In Australia, Gibson became the poster girl for beating the disease. She used social media to promote her message, the cancer to promote it further and toured the country with speaking gigs and promotional events.

The growth of Whole Pantry and the detox claim for curing cancer

Gibson, a mother to a four-year-old son Oliver, said she suffered a stroke at the age of 20 in 2009 after being administered the cervical cancer vaccine, Gardisil, and then developed a brain tumour. With only four months to live, she said, she rejected medical treatment. Instead, Gibson claimed, she began to use various alternative therapies to heal herself, such as colonics and oxygen treatments.

Each time, Gibson claimed she survived with a detox. That became the basis of her wildly successful Whole Pantry business, which included a cookbook from Penguin Books Australia and a wildly popular app which gained 200,000 downloads and became the number one app in the App Store in Australia after its release in August 2013. Gibson’s app also reached number one in food and drink category in 113 countries at various times since its launch in August 2013 (US included).

Last July, Gibson wrote a post that tugged at the heartstrings of her Instagram followers.

“With frustration and ache in my heart … it hurts me to find space tonight to let you all know with love and strength that I’ve been diagnosed with a third and forth cancer”…“I have cancer in my blood, spleen, brain, uterus and liver. I am hurting…I wanted to respectfully let you each know, and hand some of the energy over to the greater community, my team and @thewholepantry …please don’t carry my pain. I’ve got this.”

Gibson followed up by promising that 25% of her profits from the book would go to charity and claimed $300,000 had already been donated to help others in need. Those who met her described her as humble and generous.

As her profile grew and she looked to launch The Whole Pantry book in the UK and U.S., Gibson was chosen to work with Apple on a version of her app for the Apple Watch and was flown to California.

The limits of the entrepreneur’s success seemed endless.

Then something happened.

The money can’t be found; Belle goes into hiding

In early March, Fairfax Media published a story about not-for-profit organisations around the world missing donations that had been promised by The Whole Pantry. Gibson’s story started to unravel.

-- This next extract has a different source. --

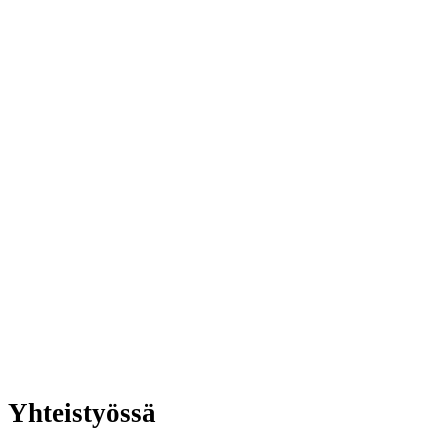
Yhteistyössä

The company released a statement on Facebook (now deleted) saying the charities had not been paid due to financial issues but it intended to make the payments.

Belle Gibson went into hiding. She wiped her personal and The Whole Pantry Instagram accounts, shut down her personal Twitter account and deleted all social media traces she could find.

It was too late.

Once the darling girl of Apple, the company has deleted her app from sale in the iTunes store and halted promotion on the Apple Watch App page. Some iPhones in Apple’s stores, however, still carry demonstration copies of the Whole Pantry— digital ghosts of Belle Gibson’s convincing popularity.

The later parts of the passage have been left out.